Plastic bottle fish in Rio – a drop in the sea of plastic waste
Plastic Bottle Fish in Rio – a Drop in the Sea of Plastic Waste
The giant fish sculptures that rise up out of the sand at a beach in Rio de Janeiro are a breathtaking sight to see, dwarfing passersby and glowing a brilliant purple at night.
Yet these fish are more than just a work of art; crafted entirely from discarded polyethylene terephthalate (PET) plastic bottles, the sculptures tell onlookers of a much gloomier story about how much plastic waste we’re pouring into the sea each year, polluting the water and killing the real fish inside.
Image: Alexandre Macieira|Riotur
Scientists at the Scripps Institution of Oceanography carried out a study in 2009 with shocking results – that the concentration of plastic waste in the ocean was a massive one hundred times greater than just forty years previously.

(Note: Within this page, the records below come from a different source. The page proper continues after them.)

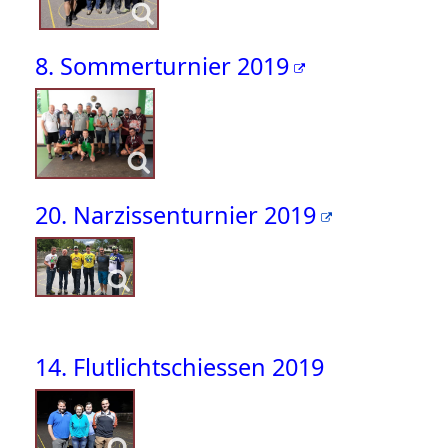
8. Sommerturnier 2019
20. Narzissenturnier 2019
14. Flutlichtschiessen 2019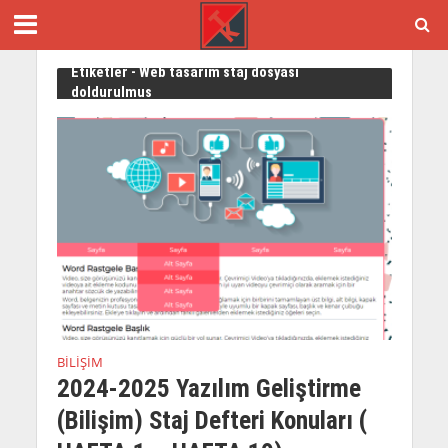
Etiketler - Web tasarım staj dosyası
doldurulmuş
BILIŞIM
2024-2025 Yazılım Geliştirme
(Bilişim) Staj Defteri Konuları (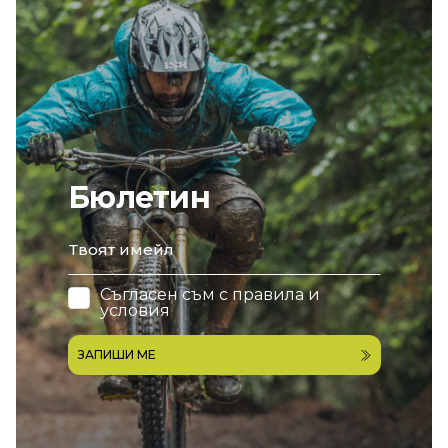
Бюлетин
email
Съгласен съм с
правила и
условия
ЗАПИШИ МЕ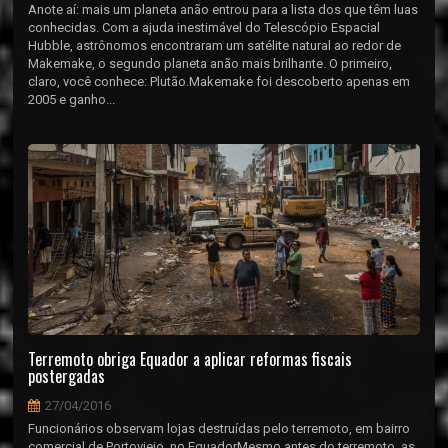
Anote aí: mais um planeta anão entrou para a lista dos que têm luas
conhecidas. Com a ajuda inestimável do Telescópio Espacial
Hubble, astrônomos encontraram um satélite natural ao redor de
Makemake, o segundo planeta anão mais brilhante. O primeiro,
claro, você conhece: Plutão.Makemake foi descoberto apenas em
2005 e ganho...
Terremoto obriga Equador a aplicar reformas fiscais
postergadas
27/04/2016
Funcionários observam lojas destruídas pelo terremoto, em bairro
comercial de Portoviejo, no EquadorMesmo antes do terremoto, as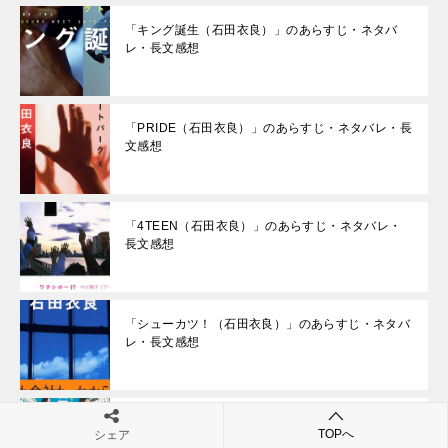
「キング誕生（石田衣良）」のあらすじ・ネタバ
レ・長文感想
「PRIDE（石田衣良）」のあらすじ・ネタバレ・長
文感想
「4TEEN（石田衣良）」のあらすじ・ネタバレ・
長文感想
「シューカツ！（石田衣良）」のあらすじ・ネタバ
レ・長文感想
「スイングアウト・ブラザース（石田衣良）」のあ
TOPへ
シェア
らすじ・ネタバレ・長文感想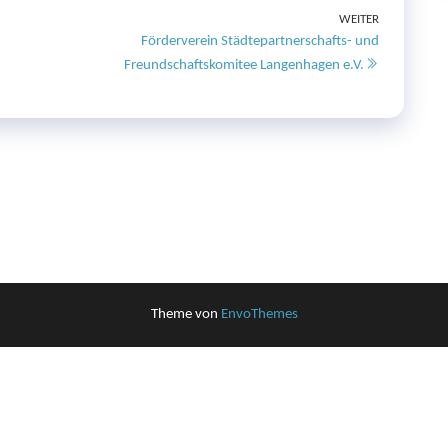
WEITER
Nächster
Förderverein Städtepartnerschafts- und
Beitrag
Freundschaftskomitee Langenhagen e.V.
Theme von
EnvoThemes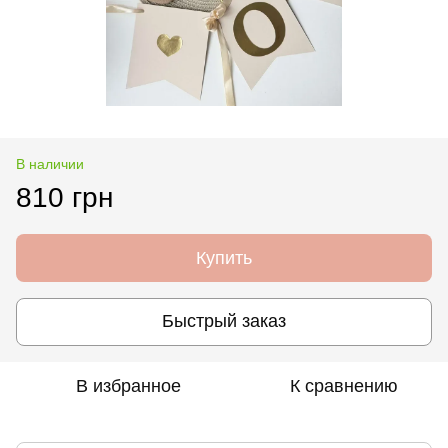
В наличии
810 грн
Купить
Быстрый заказ
В избранное
К сравнению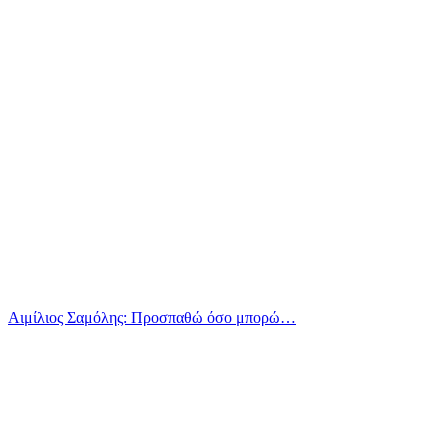
Αιμίλιος Σαμόλης: Προσπαθώ όσο μπορώ…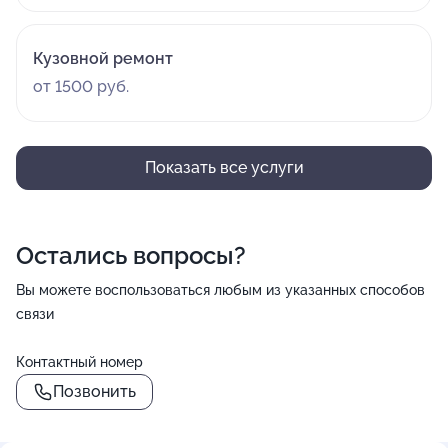
Кузовной ремонт
от 1500 руб.
Показать все услуги
Остались вопросы?
Вы можете воспользоваться любым из указанных способов
связи
Контактный номер
Позвонить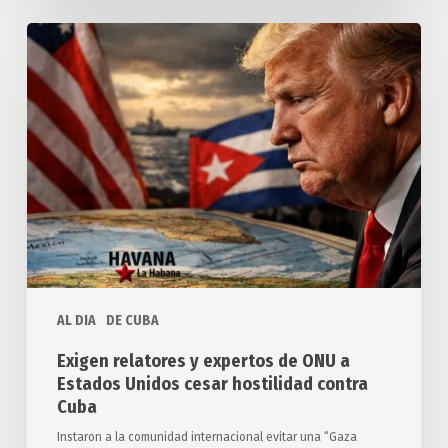
Exigen
relatores
y
expertos
de
ONU
a
Estados
Unidos
cesar
hostilidad
AL DIA
DE CUBA
contra
Cuba
Exigen relatores y expertos de ONU a
Estados Unidos cesar hostilidad contra
Cuba
Instaron a la comunidad internacional evitar una “Gaza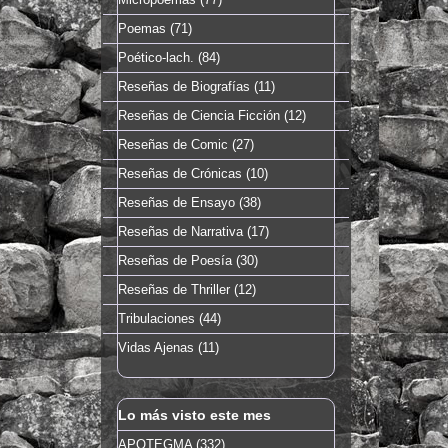
Poemas
(71)
Poético-lach.
(84)
Reseñas de Biografías
(11)
Reseñas de Ciencia Ficción
(12)
Reseñas de Comic
(27)
Reseñas de Crónicas
(10)
Reseñas de Ensayo
(38)
Reseñas de Narrativa
(17)
Reseñas de Poesía
(30)
Reseñas de Thriller
(12)
Tribulaciones
(44)
Vidas Ajenas
(11)
Lo más visto este mes
APOTEGMA (332)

In fact, things have got so bad that an enormous, poisonous ‘soup’ of seawater and rubbish has formed out at sea... twice the size of France.
The Great Pacific Garbage Patch as it is known is estimated to contain 3million tons of waste, stretching 10 metres down under the water. It a truly colossal floating mass of “bottle caps, toothbrushes, Styrofoam cups, detergent bottles” and even more besides – basically every bit of non-biodegradable plastic you’ve ever thrown away.

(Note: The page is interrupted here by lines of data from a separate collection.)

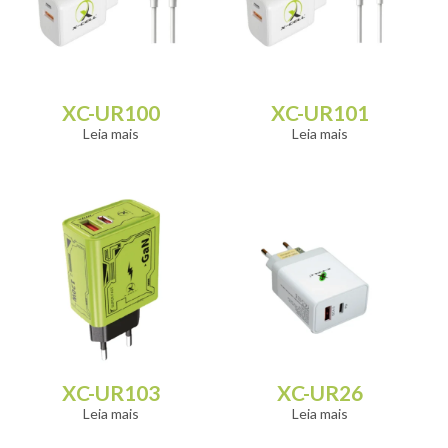
XC-UR100
XC-UR101
Leia mais
Leia mais
XC-UR103
XC-UR26
Leia mais
Leia mais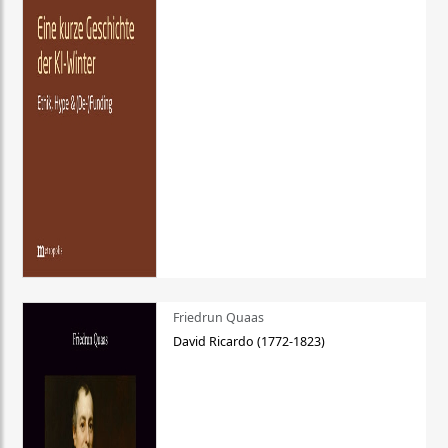
Friedrun Quaas
David Ricardo (1772-1823)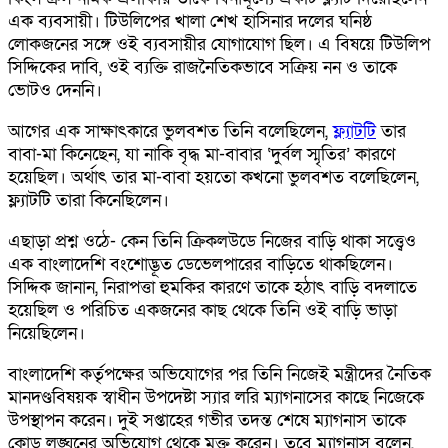
এক ব্যবসায়ী। টিউলিপের খালা শেখ হাসিনার দলের ঘনিষ্ঠ
লোকজনের সঙ্গে ওই ব্যবসায়ীর যোগাযোগ ছিল। এ বিষয়ে টিউলিপ
সিদ্দিকের দাবি, ওই ব্যক্তি রাজনৈতিকভাবে সক্রিয় নন ও তাকে
ভোটও দেননি।
আগের এক সাক্ষাৎকারে ভুলবশত তিনি বলেছিলেন,
ফ্ল্যাটটি
তার
বাবা-মা কিনেছেন, যা নাকি বৃদ্ধ মা-বাবার ‘দুর্বল স্মৃতির’ কারণে
হয়েছিল। অর্থাৎ তার মা-বাবা হয়তো কখনো ভুলবশত বলেছিলেন,
ফ্ল্যাটটি তারা কিনেছিলেন।
এছাড়া প্রশ্ন ওঠে- কেন তিনি ক্রিকলউডে নিজের বাড়ি থাকা সত্ত্বেও
এক বাংলাদেশি বংশোদ্ভূত ডেভেলপারের বাড়িতে থাকছিলেন।
সিদ্দিক জানান, নিরাপত্তা হুমকির কারণে তাকে হঠাৎ বাড়ি বদলাতে
হয়েছিল ও পরিচিত একজনের কাছ থেকে তিনি ওই বাড়ি ভাড়া
নিয়েছিলেন।
বাংলাদেশি কর্তৃপক্ষের অভিযোগের পর তিনি নিজেই মন্ত্রীদের নৈতিক
মানদণ্ডবিষয়ক স্বাধীন উপদেষ্টা স্যার লরি ম্যাগনাসের কাছে নিজেকে
উপস্থাপন করেন। দুই সপ্তাহের গভীর তদন্ত শেষে ম্যাগনাস তাকে
কোড লঙ্ঘনের অভিযোগ থেকে মুক্ত করেন। তবে ম্যাগনাস বলেন,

“Recycle your attitudes”. Image: Alexandre Macieira|Riotur
Californian sailor Charles Moore, who originally discovered the Garbage Patch, found that around 80% of the plastic contaminating the sea was originally discarded on land, so it’s not just the (equally harmful) landfills that your household rubbish ends up in.
When you consider that every living thing on the planet requires a regular supply of fresh water to survive, the problem becomes all the more urgent and terrifying. Marine life are choking on plastic they can’t digest, and chemicals from plastic are entering the human food chain, likely affecting you even if you don’t eat the contaminated fish directly.

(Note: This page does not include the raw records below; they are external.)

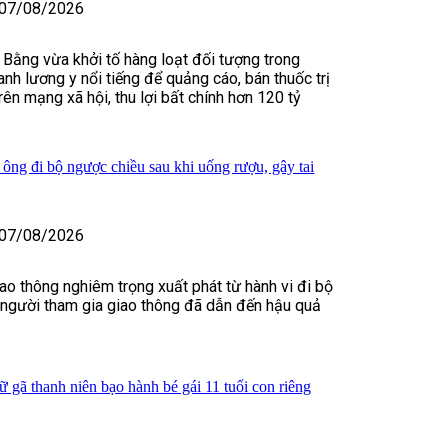
07/08/2026
 Bằng vừa khởi tố hàng loạt đối tượng trong
nh lương y nổi tiếng để quảng cáo, bán thuốc trị
rên mạng xã hội, thu lợi bất chính hơn 120 tỷ
 ông đi bộ ngược chiều sau khi uống rượu, gây tai
07/08/2026
iao thông nghiêm trọng xuất phát từ hành vi đi bộ
 người tham gia giao thông đã dẫn đến hậu quả
 gã thanh niên bạo hành bé gái 11 tuổi con riêng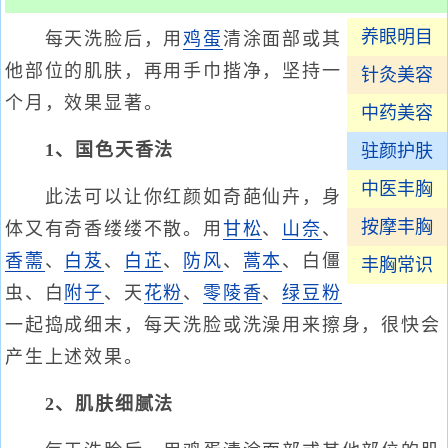
养眼明目
每天洗脸后，用
鸡蛋
清涂面部或其
他部位的肌肤，再用手巾揩净，坚持一
针灸美容
个月，效果显著。
中药美容
1、国色天香法
驻颜护肤
中医丰胸
此法可以让你红颜如奇葩仙卉，身
按摩丰胸
体又有奇香缕缕不散。用
甘松
、
山奈
、
香薷
、
白芨
、
白芷
、
防风
、
蒿本
、白僵
丰胸常识
虫、白
附子
、天
花粉
、
零陵香
、
绿豆粉
一起捣成细末，每天洗脸或洗澡用来擦身，很快会
产生上述效果。
2、肌肤细腻法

Plastics taken from the bellies of seabirds in just one week. Image Source
From the Rio fish installation to Moore’s work, the message is not to stop using plastic, just to start using it more responsibly.
We drink 200 billion litres of bottled water a year, yet only 20% of those bottles are ever recycled. The Rio fish may be a great alternative to throwing those bottles away, but they’re a tiny drop in the sea of bottles and other plastics being tipped into our oceans every day.
So next time you are about to throw an old toothbrush or a plastic bag in the bin, stop and take it to your local recycling centre instead. Mother Nature will take potentially tens of thousands of years to clean up the mess we’ve poured into her seas already, so there really is no better time to change than right now.